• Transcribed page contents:
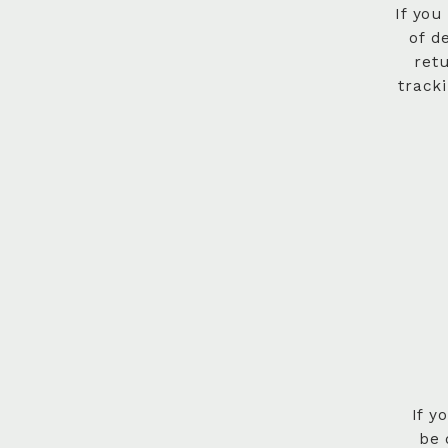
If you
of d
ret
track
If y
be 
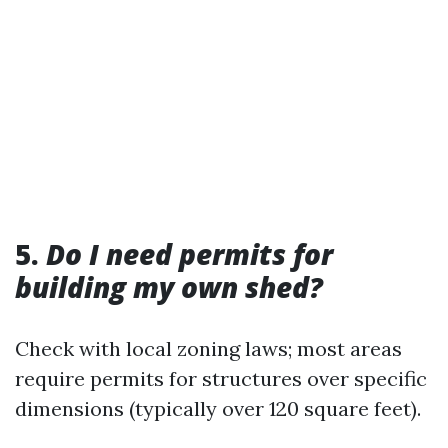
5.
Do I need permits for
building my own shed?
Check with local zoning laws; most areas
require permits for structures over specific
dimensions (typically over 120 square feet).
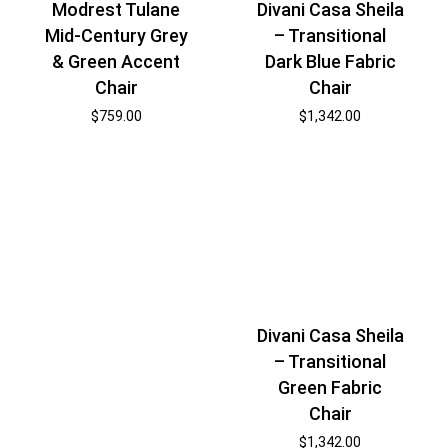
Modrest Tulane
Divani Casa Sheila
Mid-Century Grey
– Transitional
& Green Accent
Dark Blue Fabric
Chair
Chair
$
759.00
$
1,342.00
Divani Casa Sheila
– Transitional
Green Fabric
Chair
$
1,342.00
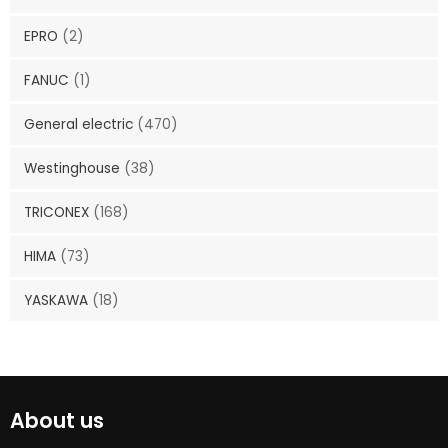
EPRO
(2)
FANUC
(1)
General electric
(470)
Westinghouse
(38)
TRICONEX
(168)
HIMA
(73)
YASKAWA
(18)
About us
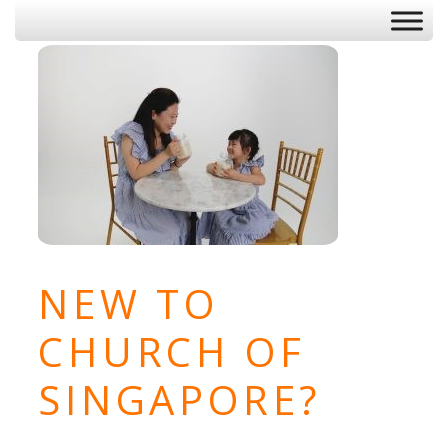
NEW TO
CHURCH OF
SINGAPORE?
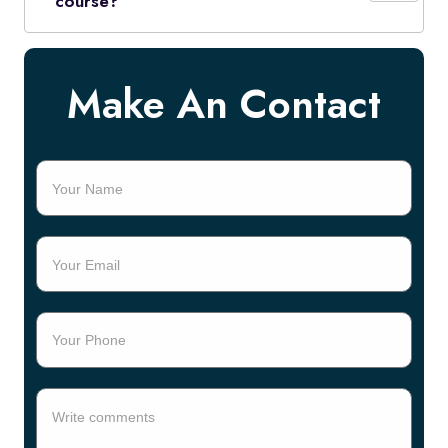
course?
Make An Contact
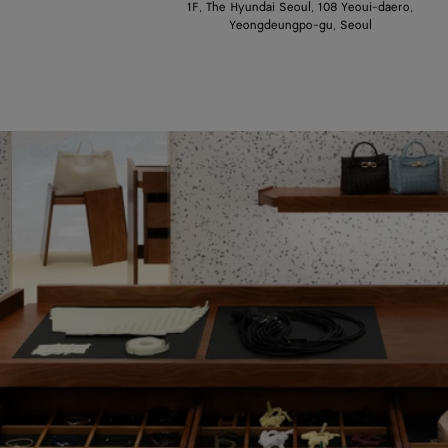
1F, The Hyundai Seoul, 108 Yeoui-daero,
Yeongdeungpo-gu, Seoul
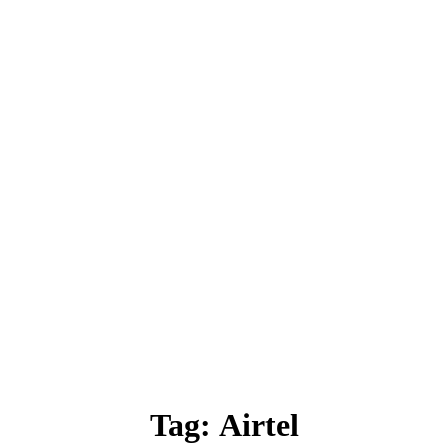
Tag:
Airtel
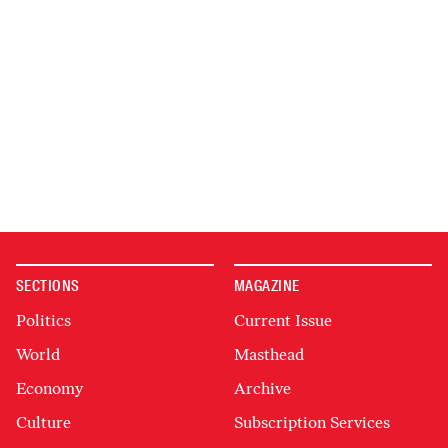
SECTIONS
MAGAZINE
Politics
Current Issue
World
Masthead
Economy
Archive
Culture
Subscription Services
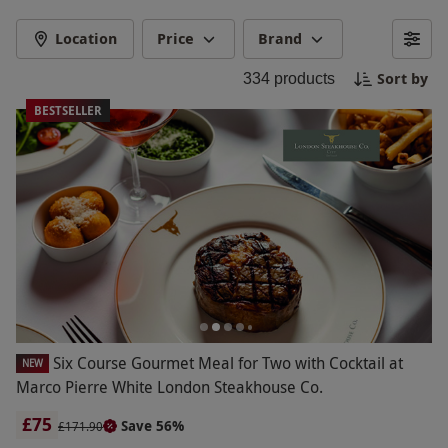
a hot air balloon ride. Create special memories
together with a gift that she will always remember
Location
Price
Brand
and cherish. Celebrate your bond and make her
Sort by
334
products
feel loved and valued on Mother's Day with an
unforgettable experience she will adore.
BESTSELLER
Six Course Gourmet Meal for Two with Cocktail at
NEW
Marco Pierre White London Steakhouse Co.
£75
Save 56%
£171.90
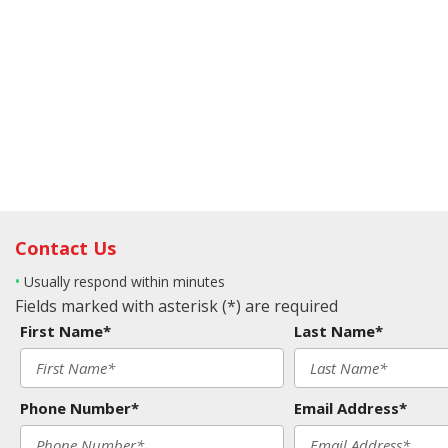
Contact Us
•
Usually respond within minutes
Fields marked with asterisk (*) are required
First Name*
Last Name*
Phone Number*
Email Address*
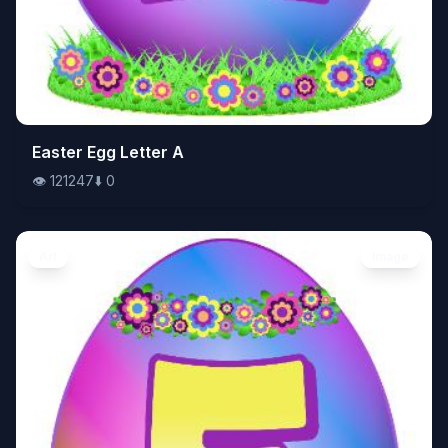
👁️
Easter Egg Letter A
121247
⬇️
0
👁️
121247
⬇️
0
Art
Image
==
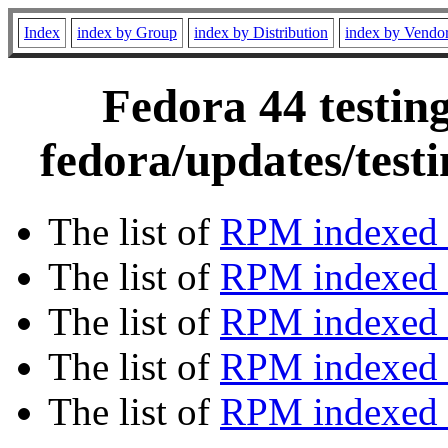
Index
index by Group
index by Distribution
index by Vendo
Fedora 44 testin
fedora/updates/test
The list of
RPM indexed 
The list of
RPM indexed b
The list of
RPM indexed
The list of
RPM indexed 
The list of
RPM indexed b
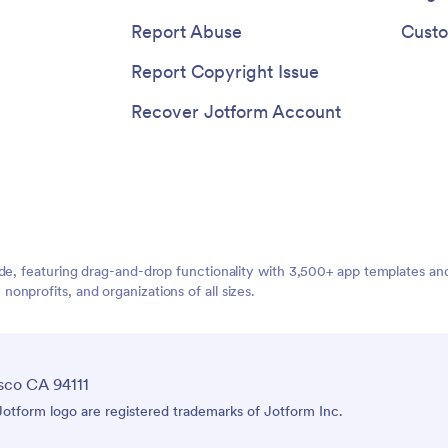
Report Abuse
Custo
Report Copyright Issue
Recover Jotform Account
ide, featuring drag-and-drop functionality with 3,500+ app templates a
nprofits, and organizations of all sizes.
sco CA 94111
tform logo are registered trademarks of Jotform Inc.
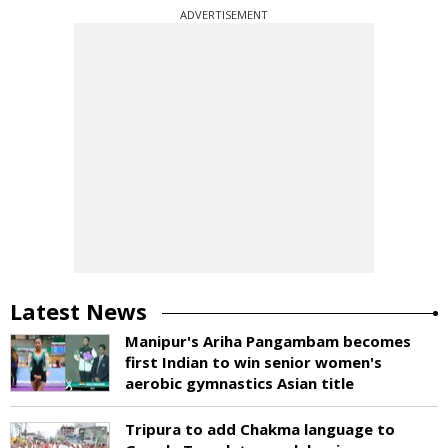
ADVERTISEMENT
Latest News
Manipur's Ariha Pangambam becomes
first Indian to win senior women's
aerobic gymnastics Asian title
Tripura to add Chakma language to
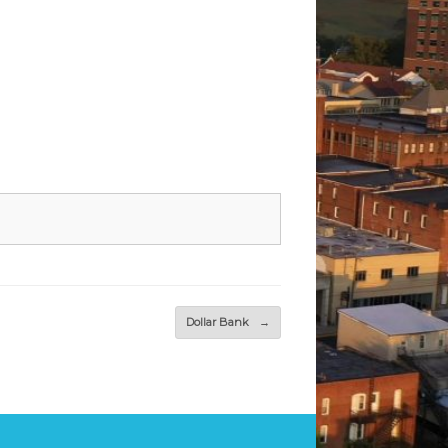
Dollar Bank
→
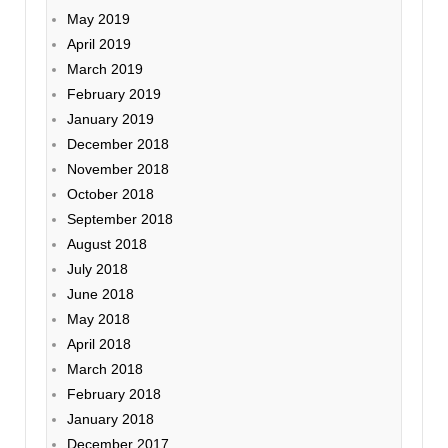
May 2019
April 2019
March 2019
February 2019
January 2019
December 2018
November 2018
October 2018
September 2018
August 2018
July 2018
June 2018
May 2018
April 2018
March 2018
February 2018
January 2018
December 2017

• WHAT TO WORK ON:
Each line above that falls between the line with "require permits for structures over specific" and the line with "1F, The Hyundai" should be printed exactly, together with those two lines, but the pictures should not.

• EXPECTED ANSWER:
require permits for structures over specific
dimensions (typically over 120 square feet).
Modrest Tulane
Divani Casa Sheila
Mid-Century Grey
– Transitional
& Green Accent
Dark Blue Fabric
Chair
Chair
$
759.00
$
1,342.00
Divani Casa Sheila
– Transitional
Green Fabric
Chair
$
1,342.00
EPRO
(2)
FANUC
(1)
General electric
(470)
Westinghouse
(38)
TRICONEX
(168)
HIMA
(73)
YASKAWA
(18)
About us
NEW TO
CHURCH OF
SINGAPORE?
course?
Make An Contact
1F, The Hyundai Seoul, 108 Yeoui-daero,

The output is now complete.